### Recorded data
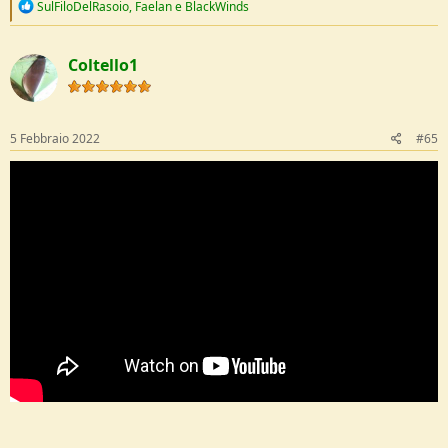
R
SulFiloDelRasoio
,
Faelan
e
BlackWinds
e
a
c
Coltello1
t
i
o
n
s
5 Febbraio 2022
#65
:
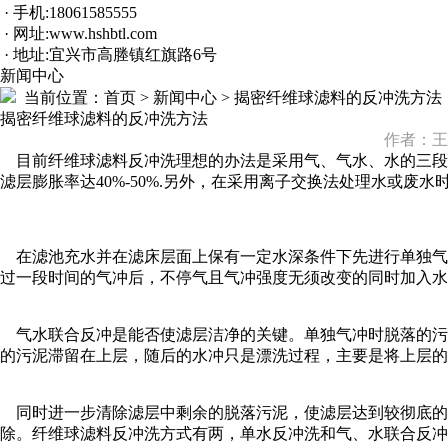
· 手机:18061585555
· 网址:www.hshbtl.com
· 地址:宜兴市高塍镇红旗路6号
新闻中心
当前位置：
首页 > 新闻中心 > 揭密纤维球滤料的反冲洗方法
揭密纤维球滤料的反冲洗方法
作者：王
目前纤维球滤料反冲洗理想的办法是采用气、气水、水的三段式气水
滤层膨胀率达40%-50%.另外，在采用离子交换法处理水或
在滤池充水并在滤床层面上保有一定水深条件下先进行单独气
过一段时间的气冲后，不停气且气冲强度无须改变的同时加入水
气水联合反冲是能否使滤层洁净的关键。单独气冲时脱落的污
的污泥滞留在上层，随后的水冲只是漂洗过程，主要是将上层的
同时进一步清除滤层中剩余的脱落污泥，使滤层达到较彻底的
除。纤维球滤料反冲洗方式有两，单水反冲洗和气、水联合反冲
* * *
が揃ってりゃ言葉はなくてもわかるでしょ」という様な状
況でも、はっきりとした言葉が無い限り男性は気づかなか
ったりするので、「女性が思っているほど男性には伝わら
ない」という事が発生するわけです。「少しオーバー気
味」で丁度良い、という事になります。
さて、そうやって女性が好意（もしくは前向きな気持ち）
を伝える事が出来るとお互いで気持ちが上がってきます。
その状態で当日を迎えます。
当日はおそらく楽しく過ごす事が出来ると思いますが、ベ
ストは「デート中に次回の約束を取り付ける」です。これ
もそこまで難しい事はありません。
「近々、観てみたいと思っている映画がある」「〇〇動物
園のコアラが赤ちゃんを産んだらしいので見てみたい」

### Your task
From the records above, print only the lines between the one holding "滤层膨胀率达40%-50%.另外，在采用离子交换法处理水或" and the one holding "除。纤维球滤料反冲洗方式有两，单水反冲洗和气、水联合反冲", inclusive, exactly as they stand.

### Solution
滤层膨胀率达40%-50%.另外，在采用离子交换法处理水或
在滤池充水并在滤床层面上保有一定水深条件下先进行单独气
过一段时间的气冲后，不停气且气冲强度无须改变的同时加入水
气水联合反冲是能否使滤层洁净的关键。单独气冲时脱落的污
的污泥滞留在上层，随后的水冲只是漂洗过程，主要是将上层的
同时进一步清除滤层中剩余的脱落污泥，使滤层达到较彻底的
除。纤维球滤料反冲洗方式有两，单水反冲洗和气、水联合反冲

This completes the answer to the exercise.